§ **YOUR TASK**:
Write the entries below out again exactly; any picture in them stays out.

§ **DATA SECTION**:
%%

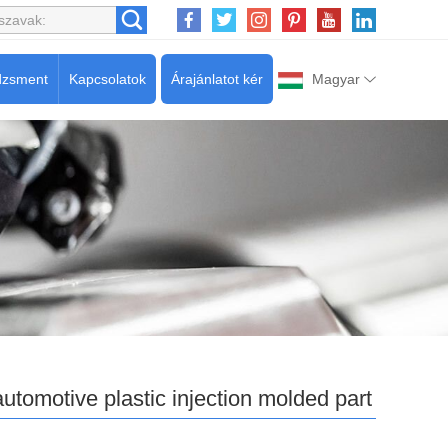
dzsment
Kapcsolatok
Árajánlatot kér
Magyar
automotive plastic injection molded part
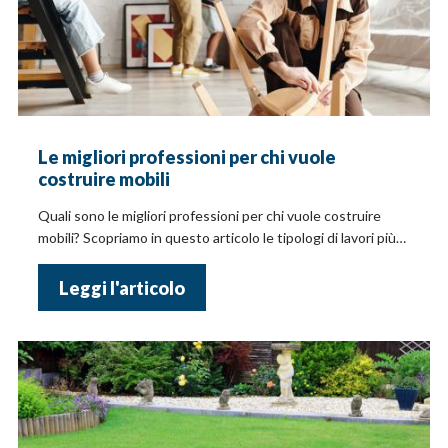
Le migliori professioni per chi vuole
costruire mobili
Quali sono le migliori professioni per chi vuole costruire
mobili? Scopriamo in questo articolo le tipologi di lavori più
adatti a te!
Leggi l'articolo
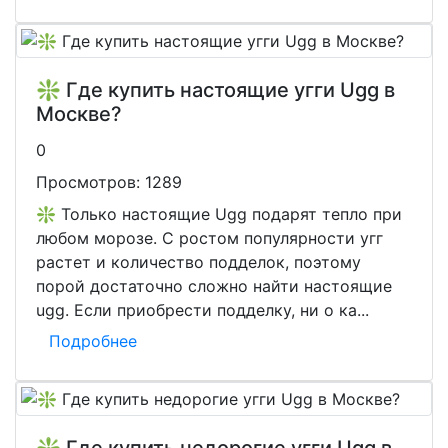
❇️ Где купить настоящие угги Ugg в
Москве?
0
Просмотров:
1289
❇️ Только настоящие Ugg подарят тепло при
любом морозе. С ростом популярности угг
растет и количество подделок, поэтому
порой достаточно сложно найти настоящие
ugg. Если приобрести подделку, ни о ка...
Подробнее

%%

§ **EXERCISE RESPONSE**:
dzsment
Kapcsolatok
Árajánlatot kér
Magyar
automotive plastic injection molded part
Le migliori professioni per chi vuole
costruire mobili
Quali sono le migliori professioni per chi vuole costruire
mobili? Scopriamo in questo articolo le tipologi di lavori più
adatti a te!
Leggi l'articolo
❇️ Где купить настоящие угги Ugg в
Москве?
0
Просмотров:
1289
❇️ Только настоящие Ugg подарят тепло при
любом морозе. С ростом популярности угг
растет и количество подделок, поэтому
порой достаточно сложно найти настоящие
ugg. Если приобрести подделку, ни о ка...
Подробнее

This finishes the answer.